Just days after announcing the upcoming release of the M2 chip at the 2022 edition of its WWDC show, Apple was alerted to the security of its previous chip, the M1. Researchers at the Computer Science and Artificial Intelligence Laboratory (CSAIL), attached to the Massachusetts Institute of Technology (MIT) have discovered a flaw in a security mechanism on the Apple brand’s M1 chips.
Feature bug bypasses Apple’s M1 chip security
It was by attacking the M1 chip that researchers at MIT discovered a vulnerability present in the “ Point Authentication » M1 chips. Pointer authentication is a security feature that aims to detect and block any unexpected changes that could lead to data leaks or compromise the system. Thus, pointers store important information and Pointer Authentication Code (PAC) checks for unexpected pointer changes that may be caused by an attack.
US exposes methods of Chinese hackers
These specialists succeeded in targeting the ” Point Authentication to manage to execute a code to bypass this security. This attack was titled Pacman Attack. The MIT researchers at the origin of this discovery specify the foundations: Pacman takes an existing software bug (memory read/write) and turns it into a more serious exploit primitive (a pointer authentication bypass), which may lead to arbitrary code execution. To do this, we must find what is the PAC value of the specific pointer of each victim “.
To successfully find the PAC value of a pointer that bypasses the security of the M1 chip, the researchers use a very specific technique: “ Pacman does this by creating what we call an Oracle PAC, which is the ability to tell whether a given PAC corresponds to a specific pointer. The Oracle PAC should never crash if an incorrect guess is provided. We then test all possible values of PAC using the Oracle PAC “.

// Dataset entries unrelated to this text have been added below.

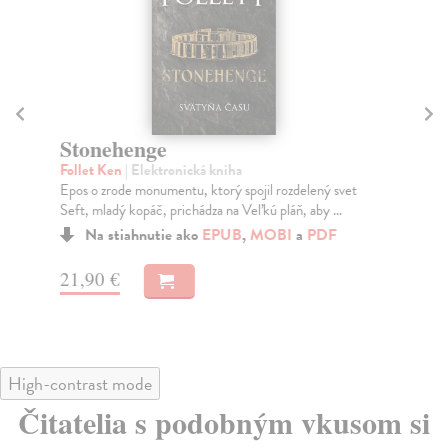
Stonehenge
W
Follet Ken
| Elektronická kniha
Hi
Epos o zrode monumentu, ktorý spojil rozdelený svet
Vše
Seft, mladý kopáč, prichádza na Veľkú pláň, aby ...
sa 
Na stiahnutie ako
EPUB
,
MOBI
a
PDF
21,90 €
24
High-contrast mode
Čitatelia s podobným vkusom si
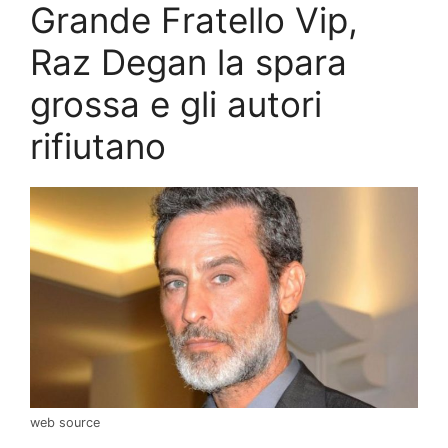
Grande Fratello Vip,
Raz Degan la spara
grossa e gli autori
rifiutano
web source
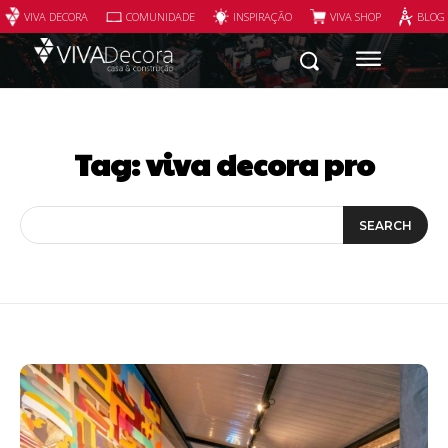
VIVA DECORA
COMUNIDADE
INSPIRAÇÃO
VIVA SHOP
BLOG
Tag:
viva decora pro
SEARCH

We found a way to defeat pointer authentication (and forge kernel pointers from userspace) on the Apple M1 via a new hardware attack.
Here’s how it works-https://t.co/6Kz3jnRtwI
— Joseph Ravichandran (@0xjprx) June 10, 2022
Apple says the risks are low for users
More broadly, the researchers claim that this problem is not only related to the authentication pointers of the M1 chip, but also to all ARM processors. They also alerted all ARM chip designers to take this discovery into consideration for the design of their future chips (or updates) so that their new components are more secure.
For its part, Apple reacted by indicating that this vulnerability did not pose an immediate risk for users. A spokesperson for the firm said: Based on our analysis, as well as the details shared with us by the researchers, we have concluded that this issue poses no immediate risk to our users and is insufficient to bypass device protections on its own. same “.
MIT researchers and Apple have been working together for several months now to try to fix this flaw or find an alternative. It is possible to imagine that the new M2 chip is spared this security flaw. During WWDC 2022, Apple had also announced that security updates would now be made automatically on iOS 16, macOS Ventura and iPadOS 16.